Boom Box


Die HipHop-Kolumne von Davide Bortot

Drake, Dreampop, Drogen

Als Clams Casino produziert Michael Volpe die zurzeit beste Rapmusik der Welt.

Michael Volpe, 24, wohnt noch bei seinen Eltern in Nutley, New Jersey. Kürzlich hat er seine Ausbildung zum Physiotherapeuten abgeschlossen. Privat hört er gerne Musik von R. Kelly, trägt sportliche Strickpullis mit Reißverschluss, pflegt wie so viele andere junge Leute ein inniges Verhältnis zu seinem Laptop – und ist auch ansonsten die coolste Sau auf Erden. Unter dem Namen Clams Casino produziert er die zurzeit beste Rapmusik der Welt.

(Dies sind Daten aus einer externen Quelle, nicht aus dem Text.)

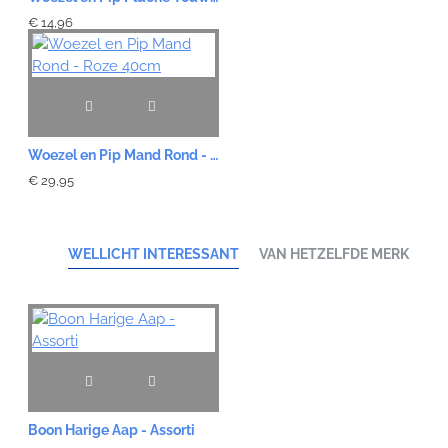
€ 14,96
Woezel en Pip Mand Rond - Roze 40cm
€ 29,95
WELLICHT INTERESSANT
VAN HETZELFDE MERK
Boon Harige Aap - Assorti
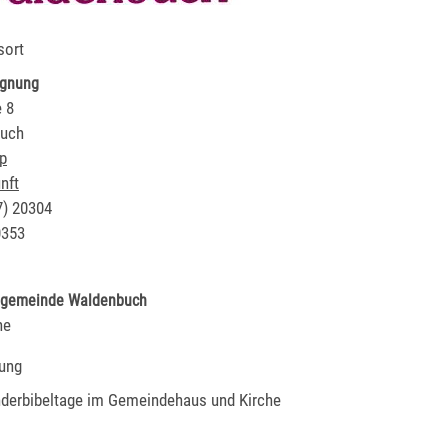
sort
egnung
 8
uch
p
nft
7) 2
03
04
03
53
ngemeinde Waldenbuch
ne
ung
nderbibeltage im Gemeindehaus und Kirche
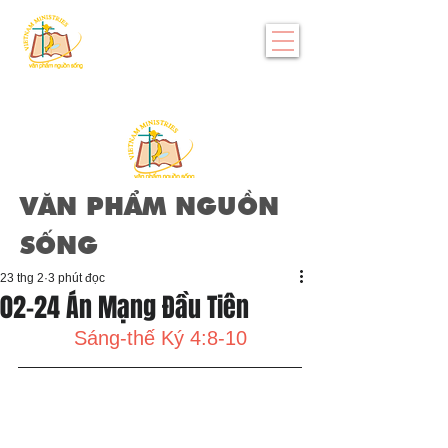
VĂN PHẨM NGUỒN
SỐNG
23 thg 2
3 phút đọc
02-24 Án Mạng Đầu Tiên
Sáng-thế Ký 4:8-10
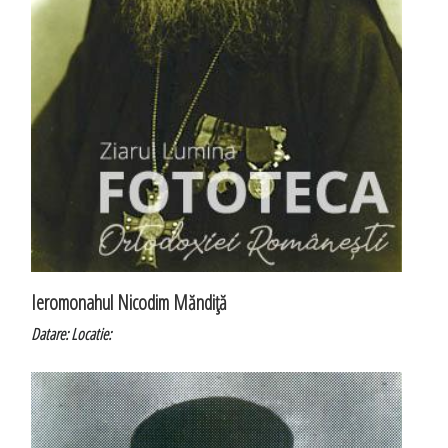
Ieromonahul Nicodim Măndiţă
Datare:
Locatie:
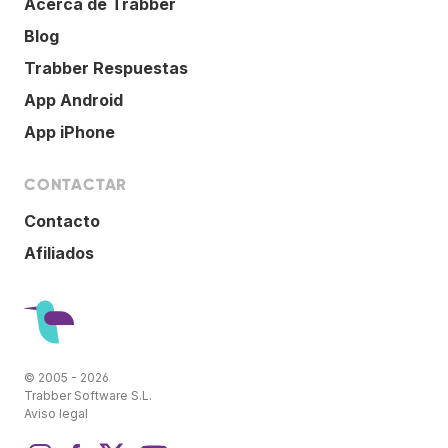
Acerca de Trabber
Blog
Trabber Respuestas
App Android
App iPhone
CONTACTAR
Contacto
Afiliados
© 2005 - 2026
Trabber Software S.L.
Aviso legal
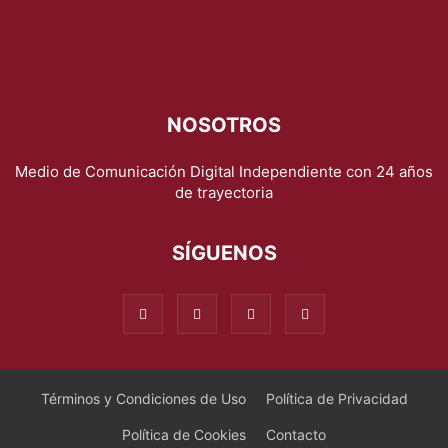
NOSOTROS
Medio de Comunicación Digital Independiente con 24 años
de trayectoria
SÍGUENOS
Términos y Condiciones de Uso
Política de Privacidad
Política de Cookies
Contacto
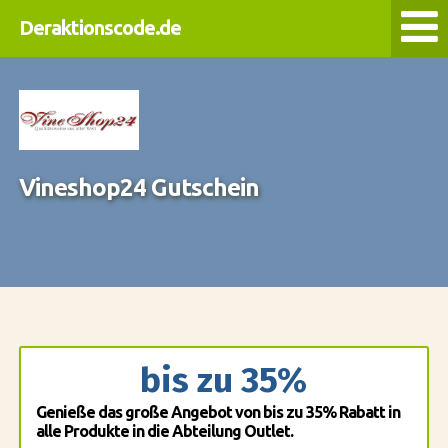
Deraktionscode.de
Vineshop24 Gutschein
bis zu 35%
Genieße das große Angebot von bis zu 35% Rabatt in
alle Produkte in die Abteilung Outlet.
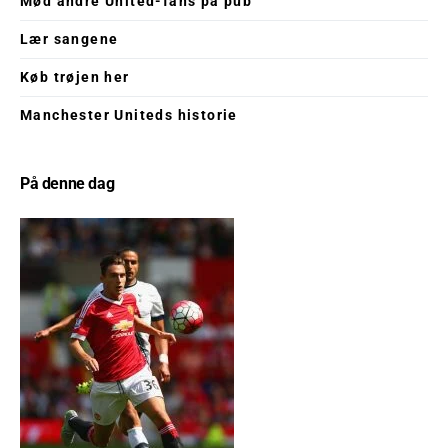
Mød andre United-fans på pub
Lær sangene
Køb trøjen her
Manchester Uniteds historie
På denne dag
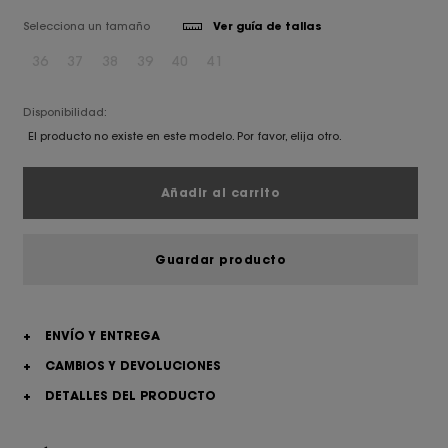
Selecciona un tamaño
Ver guía de tallas
36
37
38
39
40
41
Disponibilidad:
El producto no existe en este modelo. Por favor, elija otro.
Añadir al carrito
Guardar producto
+
ENVÍO Y ENTREGA
+
CAMBIOS Y DEVOLUCIONES
+
DETALLES DEL PRODUCTO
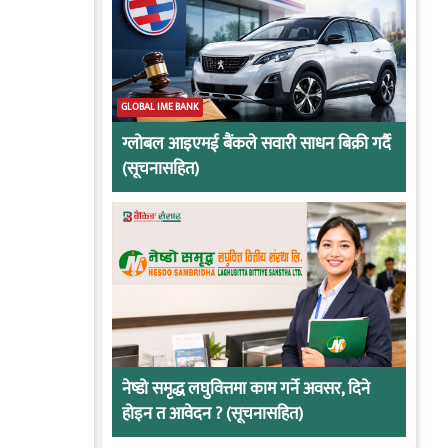
GLOBAL IME BANK
ग्लोबल आइएमई बैंकले सवारी साधन बिक्री गर्दै
(सूचनासहित)
नेष्डो समृद्ध लघुवित्तमा काम गर्ने अवसर, दिने
होइन त आवेदन ? (सूचनासहित)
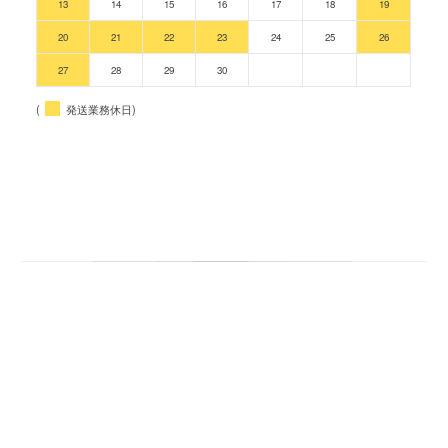
13
14
15
16
17
18
19
20
21
22
23
24
25
26
27
28
29
30
(
発送業務休日)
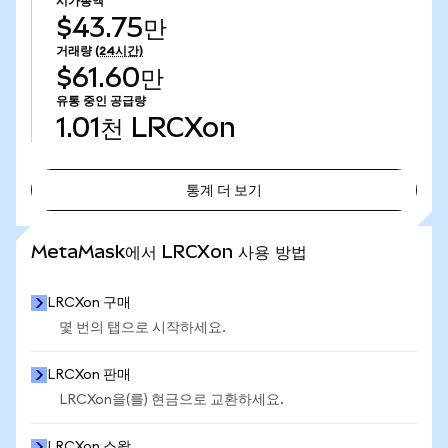
시가총액
$43.75만
거래량
(24시간)
$61.60만
유통 중인 공급량
1.01천
LRCXon
통계 더 보기
통계 더 보기
MetaMask에서 LRCXon 사용 방법
LRCXon 구매
몇 번의 탭으로 시작하세요.
LRCXon 판매
LRCXon을(를) 현금으로 교환하세요.
LRCXon 스왑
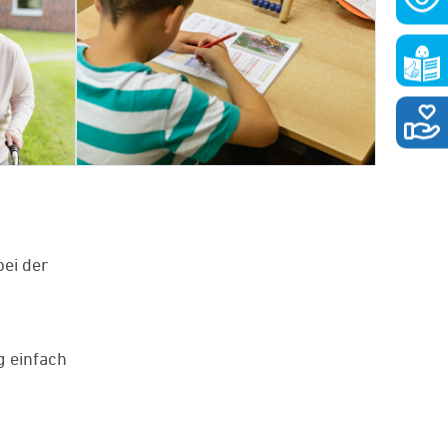
ei der
g einfach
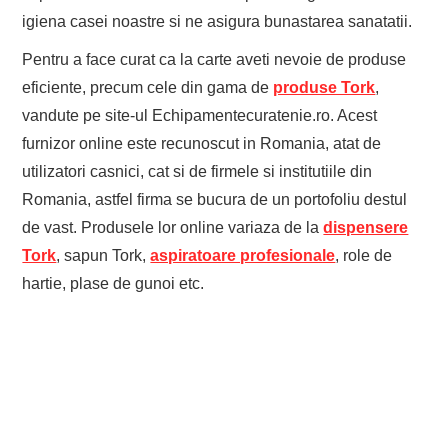
igiena casei noastre si ne asigura bunastarea sanatatii.
Pentru a face curat ca la carte aveti nevoie de produse
eficiente, precum cele din gama de
produse Tork
,
vandute pe site-ul Echipamentecuratenie.ro. Acest
furnizor online este recunoscut in Romania, atat de
utilizatori casnici, cat si de firmele si institutiile din
Romania, astfel firma se bucura de un portofoliu destul
de vast. Produsele lor online variaza de la
dispensere
Tork
, sapun Tork,
aspiratoare profesionale
, role de
hartie, plase de gunoi etc.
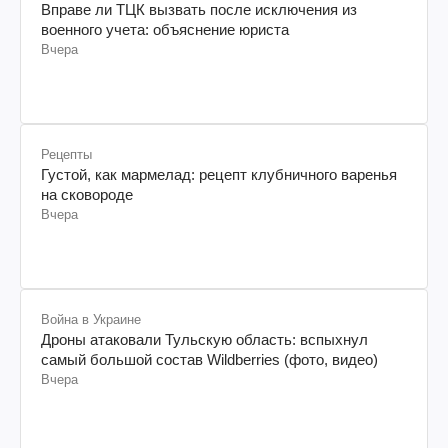
Вправе ли ТЦК вызвать после исключения из
военного учета: объяснение юриста
Вчера
Рецепты
Густой, как мармелад: рецепт клубничного варенья
на сковороде
Вчера
Война в Украине
Дроны атаковали Тульскую область: вспыхнул
самый большой состав Wildberries (фото, видео)
Вчера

Wer nicht weiß, wovon hier die Rede ist, der besorgt sich am besten ein MP3 von „I’m God“ des exzentrischen Internetrappers Lil B. Den lernte Volpe auf seinen nächtlichen Akquisestreifzügen durch das mittlerweile mausetote Kontaktanbahnungsportal MySpace kennen: Im Gegensatz zu seinen Kollegen bewies Lil B Geschmack und verschob das ihm zugesandte Beatgut nicht umgehend zum anderen Spam in den Papierkorb, sondern schrieb interessiert zurück: „Was geht da bitte?“

Ja, was geht da? Verballerte Choräle. Sporadische Drumschläge. Obskure Samples, auf gut Glück runtergeladen von Filesharing-Seiten oder gerne auch unter Missachtung sämtlicher Grundregeln der Audiophilie direkt von Youtube gerippt. Dazu mollige Melodiebögen, ein paar Effekte und ganz allgemein ein ureigenes, faszinierendes Grundgefühl irgendwo zwischen Drake, Dreampop und den Drogen, die Volpe selbstverständlich nicht nimmt. Lil B jedenfalls likete, ganz arg und rappte was drauf ein.

Mittlerweile muss Clams Casino seine Musik nicht mehr wie Sauerbier feilbieten. Nach Lil B orderten weitere Größen der schönen neuen Rapwelt etwas Jersey-Schorre: A$AP Rocky, Soulja Boy, auch der neue deutsche Rapretter Casper soll einen echten Clams geshoppt haben. Und für 2012 stehen noch ganz andere Namen in der Kundenkartei.

Damit ist Clams Casino vorerst am Ziel seiner Träume. Denn auch wenn neben Lil B zuerst die Europäer und andere Klugscheißer ihn und sein letztjähriges Instrumental-Mixtape sowie seine EP für das Warp-Label entdeckten, so verortet Clams selbst sein Schaffen ganz woanders. Er ist mit 50 Cent und Dipset. Für solche Leute will er produzieren, dann gerne auch mit Singles und Videos und dafür ohne das Stigma des Hipsterhypes. Bis dahin bitte den „Motivation“-Beat als Dauerschleife. Und wenn das alles doch nicht hinhauen sollte, steht daheim in Nutley, New Jersey, ja zum Glück noch eine Massagebank.